With all images left out, restate the records below exactly as written.

(Stored records)
- - -

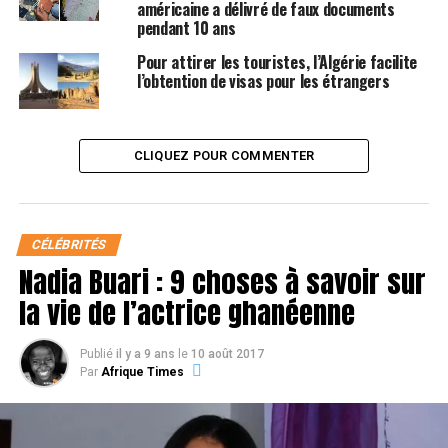
encore trop complexes sur le
américaine a délivré de faux documents
pendant 10 ans
continent africain
Pour attirer les touristes, l’Algérie facilite
l’obtention de visas pour les étrangers
CLIQUEZ POUR COMMENTER
CÉLÉBRITÉS
Nadia Buari : 9 choses à savoir sur
la vie de l’actrice ghanéenne
Publié
il y a 9 ans
le
10 août 2017
Par
Afrique Times
D’après le rapport de la
BAD
ou
Banque Africaine de
Développement
, le transit et les voyages en terre
africaine pour les Africains sont encore très difficiles.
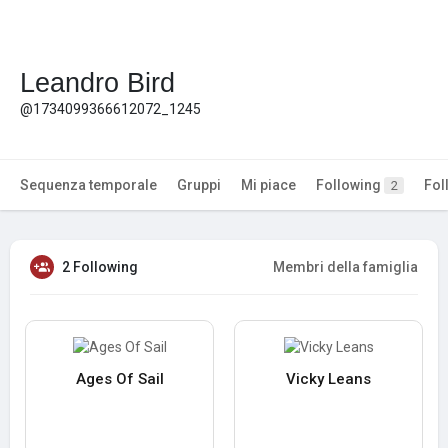
Leandro Bird
@1734099366612072_1245
Sequenza temporale
Gruppi
Mi piace
Following
Fol
2
2 Following
Membri della famiglia
Ages Of Sail
Vicky Leans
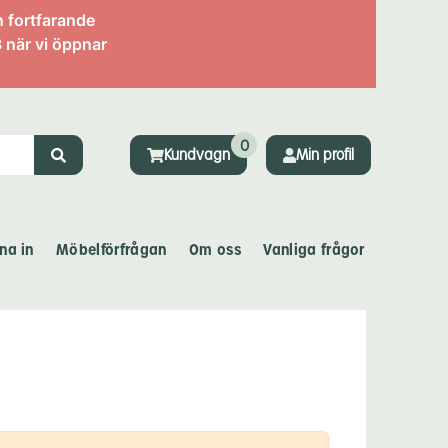
n fortfarande
 när vi öppnar
0
Kundvagn
Min profil
na in
Möbelförfrågan
Om oss
Vanliga frågor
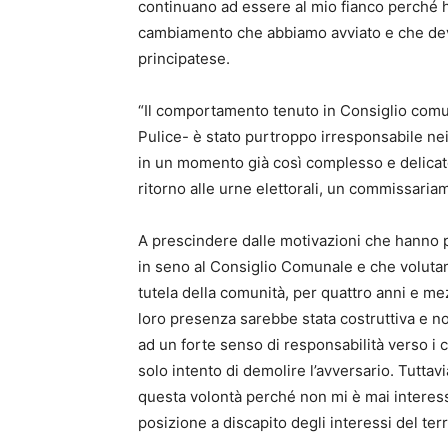
continuano ad essere al mio fianco perché h
cambiamento che abbiamo avviato e che deve 
principatese.
“Il comportamento tenuto in Consiglio comun
Pulice- è stato purtroppo irresponsabile nei
in un momento già così complesso e delicato 
ritorno alle urne elettorali, un commissari
A prescindere dalle motivazioni che hanno 
in seno al Consiglio Comunale e che volutame
tutela della comunità, per quattro anni e me
loro presenza sarebbe stata costruttiva e non
ad un forte senso di responsabilità verso i ci
solo intento di demolire l’avversario. Tuttavi
questa volontà perché non mi è mai interess
posizione a discapito degli interessi del terr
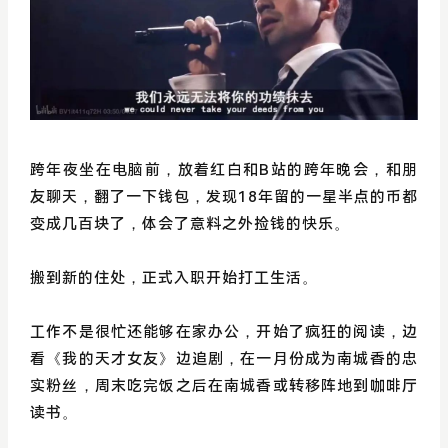
跨年夜坐在电脑前，放着红白和B站的跨年晚会，和朋
友聊天，翻了一下钱包，发现18年留的一星半点的币都
变成几百块了，体会了意料之外捡钱的快乐。
搬到新的住处，正式入职开始打工生活。
工作不是很忙还能够在家办公，开始了疯狂的阅读，边
看《我的天才女友》边追剧，在一月份成为南城香的忠
实粉丝，周末吃完饭之后在南城香或转移阵地到咖啡厅
读书。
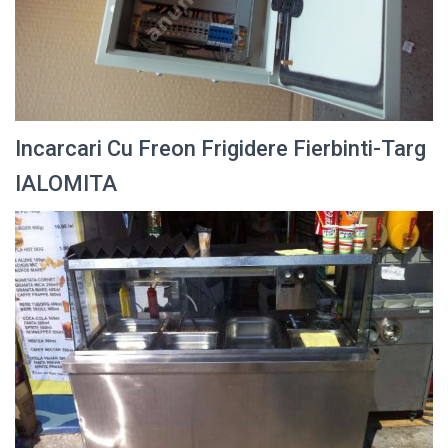
Incarcari Cu Freon Frigidere Fierbinti-Targ
IALOMITA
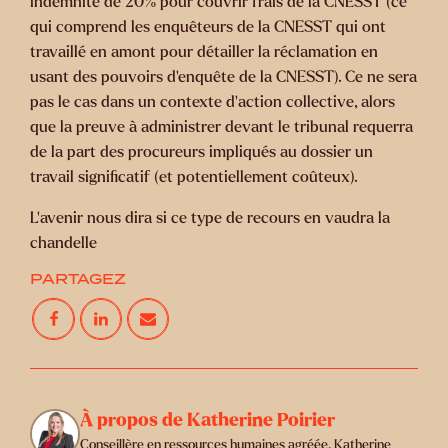
indemnité de 20% pour couvrir frais de la CNESST (ce
qui comprend les enquêteurs de la CNESST qui ont
travaillé en amont pour détailler la réclamation en
usant des pouvoirs d'enquête de la CNESST). Ce ne sera
pas le cas dans un contexte d'action collective, alors
que la preuve à administrer devant le tribunal requerra
de la part des procureurs impliqués au dossier un
travail significatif (et potentiellement coûteux).
L'avenir nous dira si ce type de recours en vaudra la
chandelle
PARTAGEZ
À propos de Katherine Poirier
Conseillère en ressources humaines agréée, Katherine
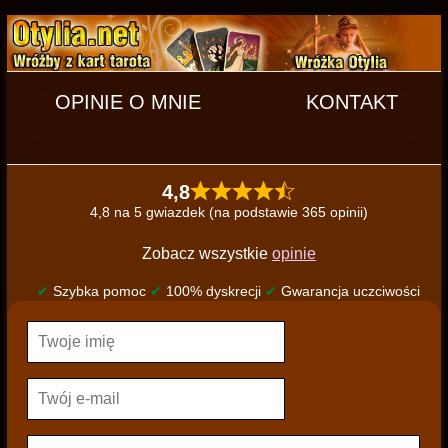
OPINIE O MNIE
KONTAKT
4,8
4,8 na 5 gwiazdek (na podstawie 365 opinii)
Zobacz wszystkie
opinie
✔
Szybka pomoc
✔
100% dyskrecji
✔
Gwarancja uczciwości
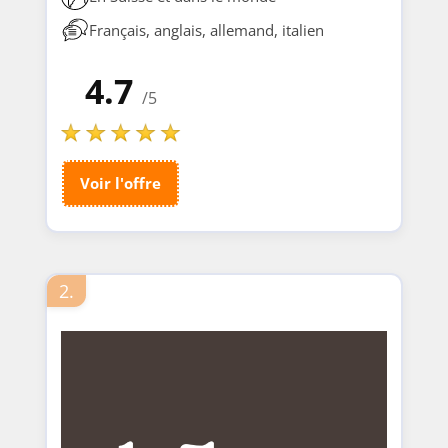
Français, anglais, allemand, italien
4.7
/5
Voir l'offre
2.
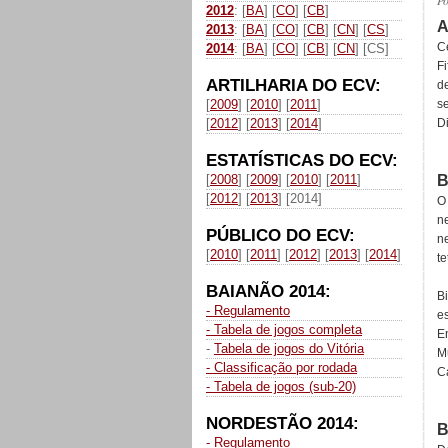
P
2012
: [
BA
] [
CO
] [
CB
]
A
2013
: [
BA
] [
CO
] [
CB
] [
CN
] [
CS
]
C
2014
: [
BA
] [
CO
] [
CB
] [
CN
] [CS]
Fi
ARTILHARIA DO ECV:
de
[
2009
] [
2010
] [
2011
]
s
[
2012
] [
2013
] [
2014
]
D
ESTATÍSTICAS DO ECV:
[
2008
] [
2009
] [
2010
] [
2011
]
B
[
2012
] [
2013
] [2014]
O
ne
PÚBLICO DO ECV:
n
[
2010
] [
2011
] [
2012
] [
2013
] [
2014
]
t
BAIANÃO 2014:
B
- Regulamento
e
- Tabela de jogos completa
E
-
Tabela de jogos do Vitória
M
- Classificação por rodada
C
- Tabela de jogos (sub-20)
NORDESTÃO 2014:
B
- Regulamento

- - -

- [Output of the task]:
encore trop complexes sur le
américaine a délivré de faux documents
pendant 10 ans
continent africain
Pour attirer les touristes, l’Algérie facilite
l’obtention de visas pour les étrangers
CLIQUEZ POUR COMMENTER
CÉLÉBRITÉS
Nadia Buari : 9 choses à savoir sur
la vie de l’actrice ghanéenne
Publié
il y a 9 ans
le
10 août 2017
Par
Afrique Times
D’après le rapport de la
BAD
ou
Banque Africaine de
Développement
, le transit et les voyages en terre
africaine pour les Africains sont encore très difficiles.
Leandro Bird
@1734099366612072_1245
Sequenza temporale
Gruppi
Mi piace
Following
Fol
2
2 Following
Membri della famiglia
Ages Of Sail
Vicky Leans
n fortfarande
 när vi öppnar
0
Kundvagn
Min profil
na in
Möbelförfrågan
Om oss
Vanliga frågor
continuano ad essere al mio fianco perché h
cambiamento che abbiamo avviato e che deve 
principatese.
“Il comportamento tenuto in Consiglio comun
Pulice- è stato purtroppo irresponsabile nei
in un momento già così complesso e delicato 
ritorno alle urne elettorali, un commissari
A prescindere dalle motivazioni che hanno 
in seno al Consiglio Comunale e che volutame
tutela della comunità, per quattro anni e me
loro presenza sarebbe stata costruttiva e non
ad un forte senso di responsabilità verso i ci
solo intento di demolire l’avversario. Tuttavi
questa volontà perché non mi è mai interess
posizione a discapito degli interessi del terr
跨年夜坐在电脑前，放着红白和B站的跨年晚会，和朋
友聊天，翻了一下钱包，发现18年留的一星半点的币都
变成几百块了，体会了意料之外捡钱的快乐。
搬到新的住处，正式入职开始打工生活。
工作不是很忙还能够在家办公，开始了疯狂的阅读，边
看《我的天才女友》边追剧，在一月份成为南城香的忠
实粉丝，周末吃完饭之后在南城香或转移阵地到咖啡厅
读书。
Incarcari Cu Freon Frigidere Fierbinti-Targ
IALOMITA
indemnité de 20% pour couvrir frais de la CNESST (ce
qui comprend les enquêteurs de la CNESST qui ont
travaillé en amont pour détailler la réclamation en
usant des pouvoirs d'enquête de la CNESST). Ce ne sera
pas le cas dans un contexte d'action collective, alors
que la preuve à administrer devant le tribunal requerra
de la part des procureurs impliqués au dossier un
travail significatif (et potentiellement coûteux).
L'avenir nous dira si ce type de recours en vaudra la
chandelle
PARTAGEZ
À propos de Katherine Poirier
Conseillère en ressources humaines agréée, Katherine
OPINIE O MNIE
KONTAKT
4,8
4,8 na 5 gwiazdek (na podstawie 365 opinii)
Zobacz wszystkie
opinie
✔
Szybka pomoc
✔
100% dyskrecji
✔
Gwarancja uczciwości
Français, anglais, allemand, italien
4.7
/5
Voir l'offre
2.
P
2012
: [
BA
] [
CO
] [
CB
]
A
2013
: [
BA
] [
CO
] [
CB
] [
CN
] [
CS
]
C
2014
: [
BA
] [
CO
] [
CB
] [
CN
] [CS]
Fi
ARTILHARIA DO ECV:
de
[
2009
] [
2010
] [
2011
]
s
[
2012
] [
2013
] [
2014
]
D
ESTATÍSTICAS DO ECV:
[
2008
] [
2009
] [
2010
] [
2011
]
B
[
2012
] [
2013
] [2014]
O
ne
PÚBLICO DO ECV:
n
[
2010
] [
2011
] [
2012
] [
2013
] [
2014
]
t
BAIANÃO 2014:
B
- Regulamento
e
- Tabela de jogos completa
E
-
Tabela de jogos do Vitória
M
- Classificação por rodada
C
- Tabela de jogos (sub-20)
NORDESTÃO 2014:
B
- Regulamento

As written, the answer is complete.